We had a few basic requirements when searching for a new home. On my list, towards the top, were (A) the possibility of leaving a decent-sized meadow area to grow wild, and (B) an interesting hedge. I’m fairly low maintenance.
In addition to the house, we ended up with a useful south-facing plot of around 1500m² that is largely given over to grass. Oh, and a young hedge that was obviously planted by someone with similar interests and aesthetic requirements.
Leaving the grass to do its thing has been interesting. With the exception of a small area near to the ancient hazel stools, there is not a level piece of ground on the plot, and the grasses and flowers that grow here have organised themselves into quite distinct zones dictated by the contours and conditions.
Close to the house, on the higher ground, in full sun for the whole day, the grasses are dominated by a dense, rich yellow-green variety that sprouts strong stems growing waist-high. Down in a damp cutting that is shaded early in the morning and from late afternoon, a vigorous leafy thistley plant dominates. Beyond that, in an area that is sheltered from the winds by a tall Beech hedge, whispy, feathery, creamy grasses have made their home. In the flat area that rarely sees direct sunlight for long periods, being shaded by two large Oaks, and by the Hazel when mature, clovers are happiest.
Every few weeks or so from spring onwards, I strim a wide path around the perimeter, and a couple through the center, allowing us to wander around and take a look at what has appeared this month, this week, oh, look, today.
Along with newly-sprouted grasses and flowers come the insects and creatures that are supported by them.
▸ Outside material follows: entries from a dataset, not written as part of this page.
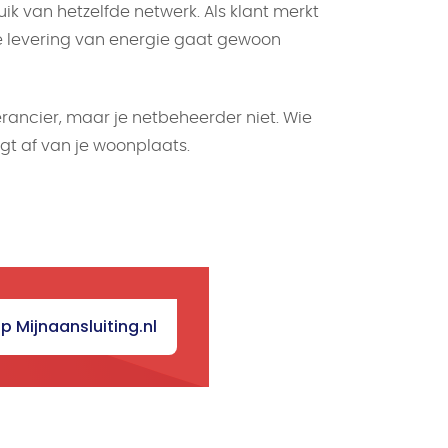
k van hetzelfde netwerk. Als klant merkt
de levering van energie gaat gewoon
verancier, maar je netbeheerder niet. Wie
gt af van je woonplaats.
op Mijnaansluiting.nl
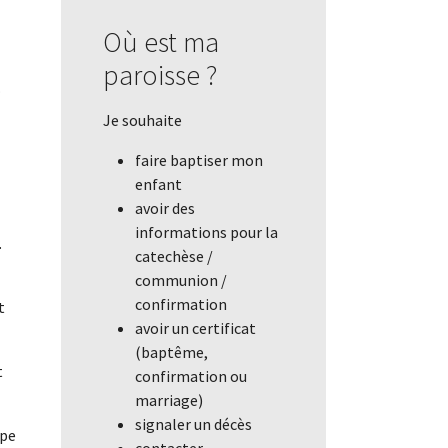
Où est ma
paroisse ?
.
Je souhaite
faire baptiser mon
enfant
avoir des
informations pour la
.
catechèse /
communion /
confirmation
t
avoir un certificat
(baptême,
t
confirmation ou
marriage)
signaler un décès
ape
contacter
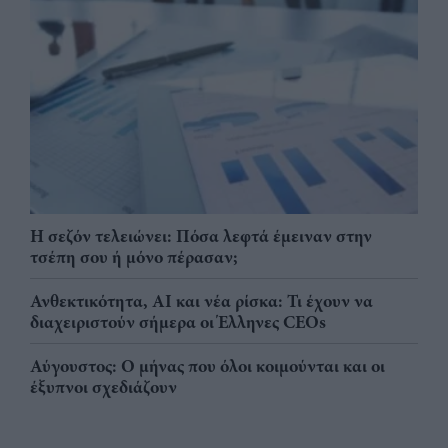
Η σεζόν τελειώνει: Πόσα λεφτά έμειναν στην
τσέπη σου ή μόνο πέρασαν;
Ανθεκτικότητα, AI και νέα ρίσκα: Τι έχουν να
διαχειριστούν σήμερα οι Έλληνες CEOs
Αύγουστος: Ο μήνας που όλοι κοιμούνται και οι
έξυπνοι σχεδιάζουν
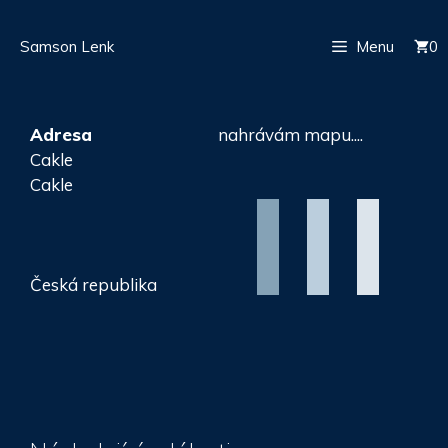
Přeskočit
Samson Lenk
Menu
0
na
obsah
Adresa
nahrávám mapu....
Cakle
Cakle
Česká republika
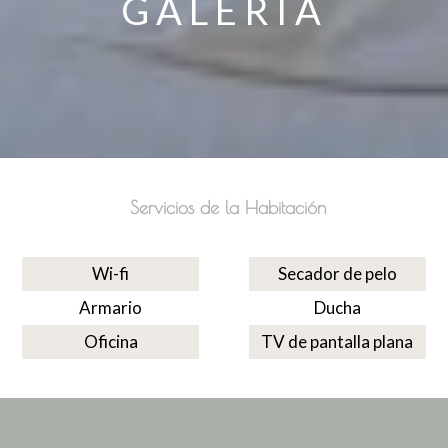
GALERÍA
Servicios de la Habitación
Wi-fi
Secador de pelo
Armario
Ducha
Oficina
TV de pantalla plana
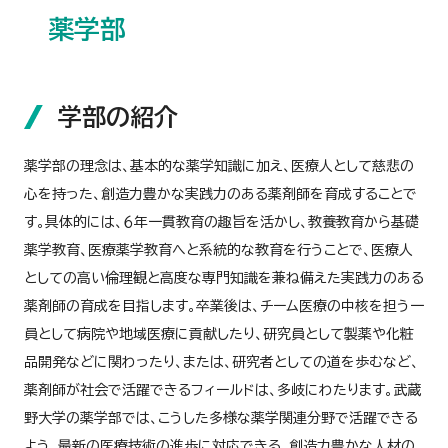
薬学部
学部の紹介
薬学部の理念は、基本的な薬学知識に加え、医療人として慈悲の
心を持った、創造力豊かな実践力のある薬剤師を育成することで
す。具体的には、６年一貫教育の趣旨を活かし、教養教育から基礎
薬学教育、医療薬学教育へと系統的な教育を行うことで、医療人
としての高い倫理観と高度な専門知識を兼ね備えた実践力のある
薬剤師の育成を目指します。卒業後は、チーム医療の中核を担う一
員として病院や地域医療に貢献したり、研究員として製薬や化粧
品開発などに関わったり、または、研究者としての道を歩むなど、
薬剤師が社会で活躍できるフィールドは、多岐にわたります。武蔵
野大学の薬学部では、こうした多様な薬学関連分野で活躍できる
よう、最新の医療技術の進歩に対応できる、創造力豊かな人材の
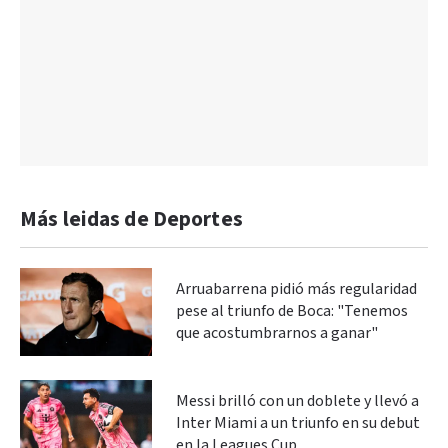
Más leidas de Deportes
Arruabarrena pidió más regularidad
pese al triunfo de Boca: "Tenemos
que acostumbrarnos a ganar"
Messi brilló con un doblete y llevó a
Inter Miami a un triunfo en su debut
en la Leagues Cup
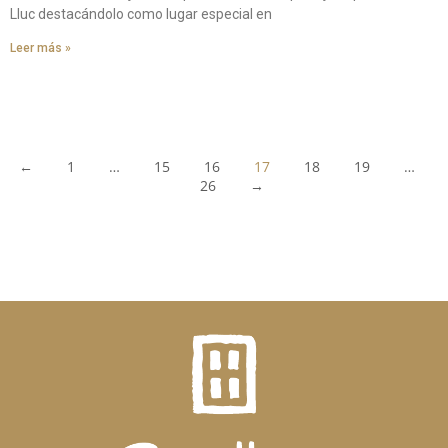
Lluc destacándolo como lugar especial en
Leer más »
←
1
…
15
16
17
18
19
…
26
→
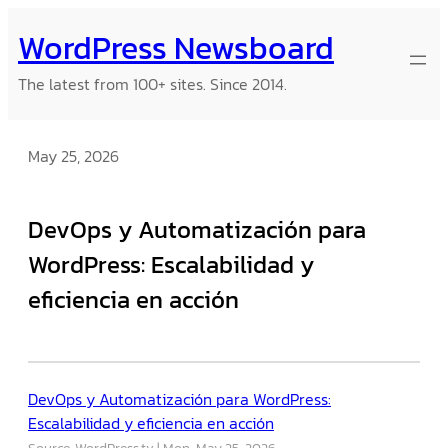
Skip
WordPress Newsboard
to
content
The latest from 100+ sites. Since 2014.
May 25, 2026
DevOps y Automatización para
WordPress: Escalabilidad y
eficiencia en acción
DevOps y Automatización para WordPress:
Escalabilidad y eficiencia en acción
Source: WordPress.tv
Mon, May 25, 2026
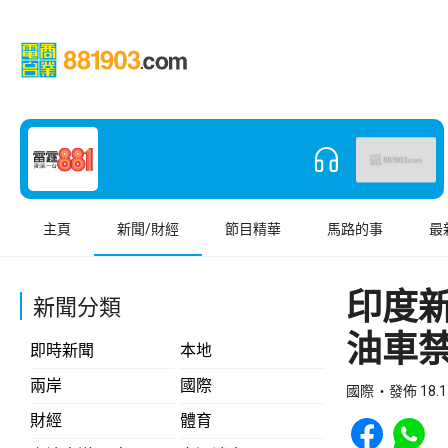
主頁
新聞/財經
節目精華
馬路的事
最
印度
新聞分類
油車
即時新聞
本地
兩岸
國際
國際
發佈 18.1
Share to Face
Share t
財經
體育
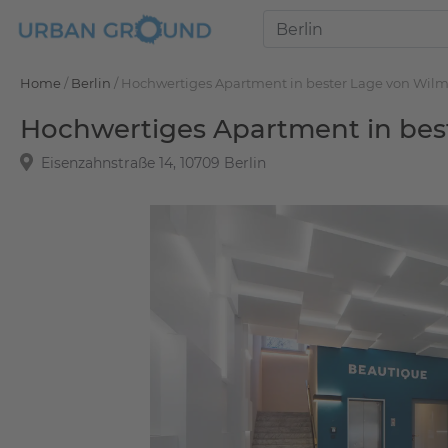
Home
/
Berlin
/
Hochwertiges Apartment in bester Lage von Wilm
Hochwertiges Apartment in bes
Eisenzahnstraße 14, 10709 Berlin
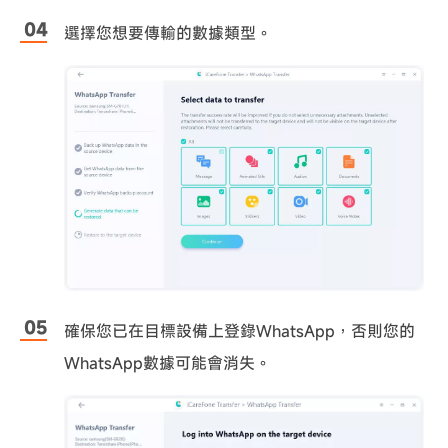
選擇您想要傳輸的數據類型。
確保您已在目標設備上登錄WhatsApp，否則您的
WhatsApp數據可能會消失。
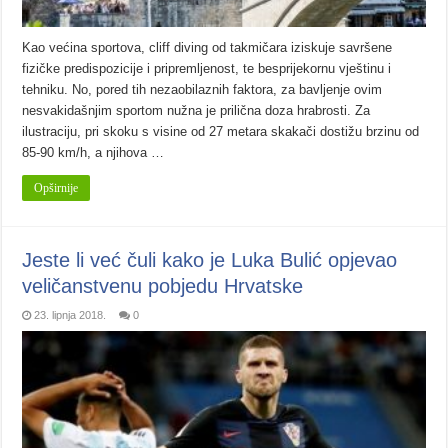
Kao većina sportova, cliff diving od takmičara iziskuje savršene
fizičke predispozicije i pripremljenost, te besprijekornu vještinu i
tehniku. No, pored tih nezaobilaznih faktora, za bavljenje ovim
nesvakidašnjim sportom nužna je prilična doza hrabrosti. Za
ilustraciju, pri skoku s visine od 27 metara skakači dostižu brzinu od
85-90 km/h, a njihova …
Opširnije
Jeste li već čuli kako je Luka Bulić opjevao
veličanstvenu pobjedu Hrvatske
23. lipnja 2018.
0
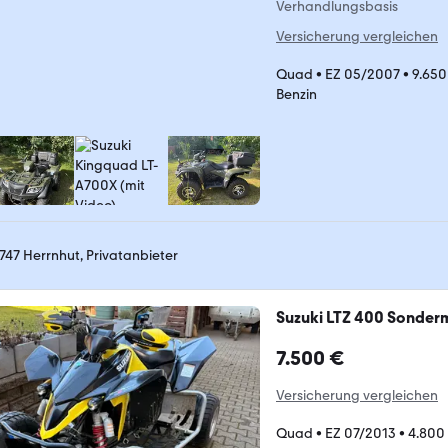
Verhandlungsbasis
Versicherung vergleichen
Quad
•
EZ 05/2007
•
9.650
Benzin
747 Herrnhut, Privatanbieter
Suzuki LTZ 400 Sonder
7.500 €
Versicherung vergleichen
Quad
•
EZ 07/2013
•
4.800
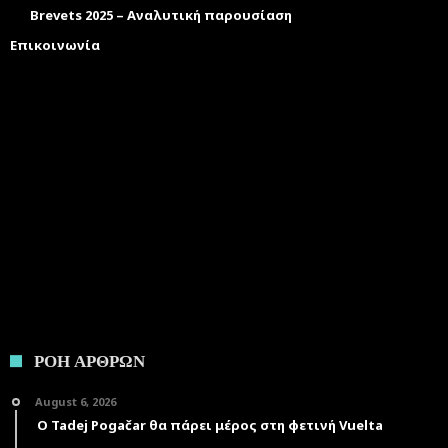
Brevets 2025 – Αναλυτική παρουσίαση
Επικοινωνία
ΡΟΗ ΑΡΘΡΩΝ
August 6, 2026
Ο Tadej Pogačar θα πάρει μέρος στη φετινή Vuelta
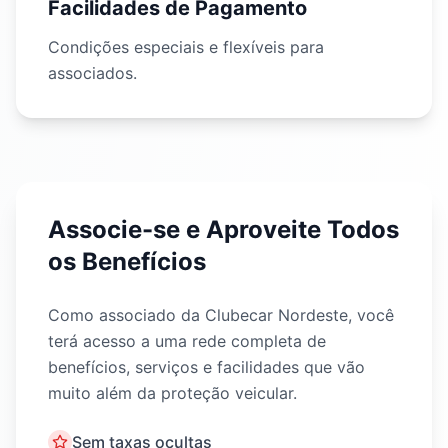
Facilidades de Pagamento
Condições especiais e flexíveis para
associados.
Associe-se e Aproveite Todos
os Benefícios
Como associado da Clubecar Nordeste, você
terá acesso a uma rede completa de
benefícios, serviços e facilidades que vão
muito além da proteção veicular.
Sem taxas ocultas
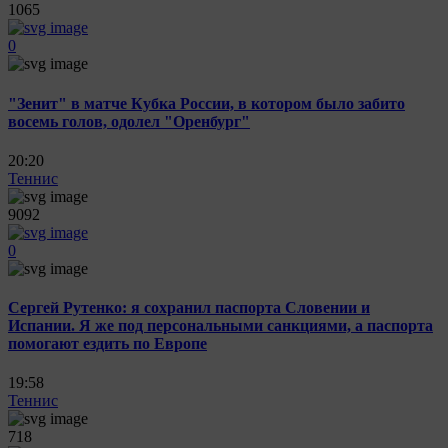
1065
0
"Зенит" в матче Кубка России, в котором было забито
восемь голов, одолел "Оренбург"
20:20
Теннис
9092
0
Сергей Рутенко: я сохранил паспорта Словении и
Испании. Я же под персональными санкциями, а паспорта
помогают ездить по Европе
19:58
Теннис
718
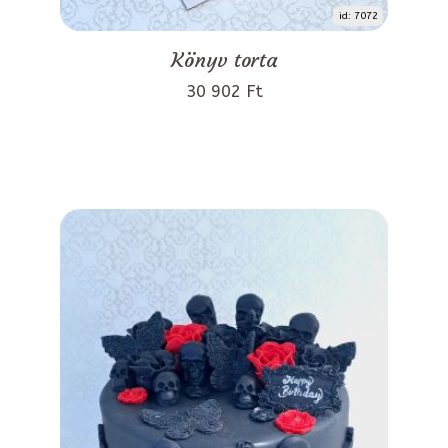
id: 7072
Könyv torta
30 902 Ft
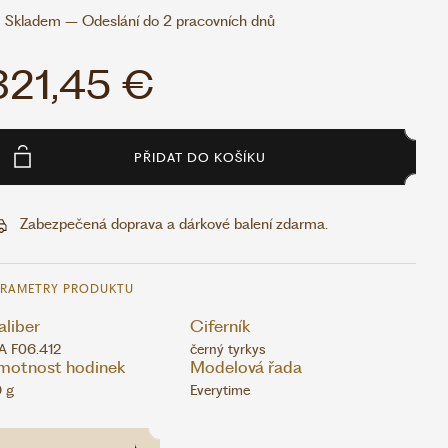
Skladem – Odeslání do 2 pracovních dnů
321,45 €
PŘIDAT DO KOŠÍKU
Zabezpečená doprava a dárkové balení zdarma.
ARAMETRY PRODUKTU
liber
Ciferník
A F06.412
černý tyrkys
motnost hodinek
Modelová řada
 g
Everytime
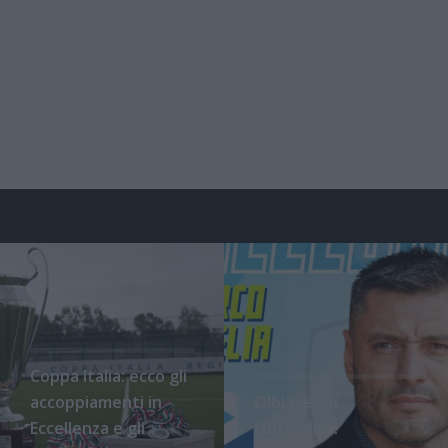
Coppa Italia: ecco gli
accoppiamenti in
Olbia, ecco
Eccellenza e gli
l'ufficialità:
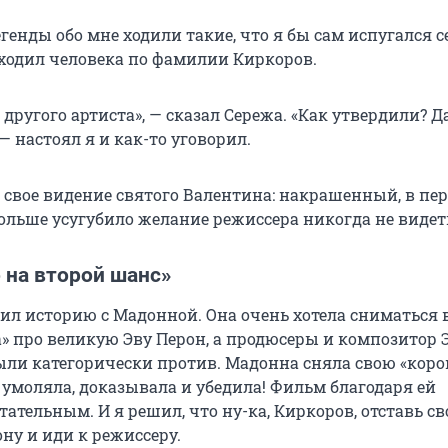
егенды обо мне ходили такие, что я бы сам испугался се
ходил человека по фамилии Киркоров.
другого артиста», — сказал Сережа. «Как утвердили? Д
— настоял я и как-то уговорил.
 свое видение святого Валентина: накрашенный, в пер
 больше усугубило желание режиссера никогда не виде
 на второй шанс»
нил историю с Мадонной. Она очень хотела сниматься 
» про великую Эву Перон, а продюсеры и композитор
ыли категорически против. Мадонна сняла свою «коро
а умоляла, доказывала и убедила! Фильм благодаря ей
ательным. И я решил, что ну-ка, Киркоров, отставь с
ону и иди к режиссеру.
Impossibly coloured butterflies. Beetles that must consume a lifetime’s energy simply crossing the seemingly impenetrable forest, in search of … what ? A seething nest of forest ants building an ever-larger mound that is supplied by single-row highways of workers that spend all day every day collecting bits of this and that from beyond the boundary. Many varieties of bee hovering, collecting.
Anyway, the point is this. At summer’s end, when the grasses die back, the entire lot is strimmed, to be stored and used as cover material for the dry toilet compost bins ( see humanurehandbook.com ).
Last year, owing to lack of time, we simply stored the considerable heap within a crude chicken wire enclosure and covered it with tarpaulin. This did a reasonable job, but because it was stored loose, and the tarpaulin let in a certain amount of water, the bottom of the pile was on its way to compost status by the time we got to it.
So, this year we decided to store it as small bales in a shed constructed specifically for that purpose. The trouble is, the plot is not really large enough, or practical enough in layout, to be able to bale with a tractor. What to do ?
Think laterally is our stock response, often with better than expected results. We had devised an alternate use for our Truncator when bundling faggots earlier in the year. The process worked so well that we revisited and revised it for this task.
Densely pack the grass into the buckets; it’s surprising how much you can cram in. Packing it densely greatly reduces the volume of material coming into contact with oxygen. This, together with dry storage, lessens the likelihood of the material composting down before needed. Tie with twine.
This little construction’s dimensions were dictated by the 2.5m lengths of wood we bought, and the sheets of corrugated steel left over after we replaced the temporary wood shelter with a fancy permanent shed.
As luck would have it, the dimensions allowed for the creation of two perfectly-sized 1m partitions. Next to the bales are stored the Hazel faggots. The chain link ‘downpipe’ was added following a moment of divine inspiration.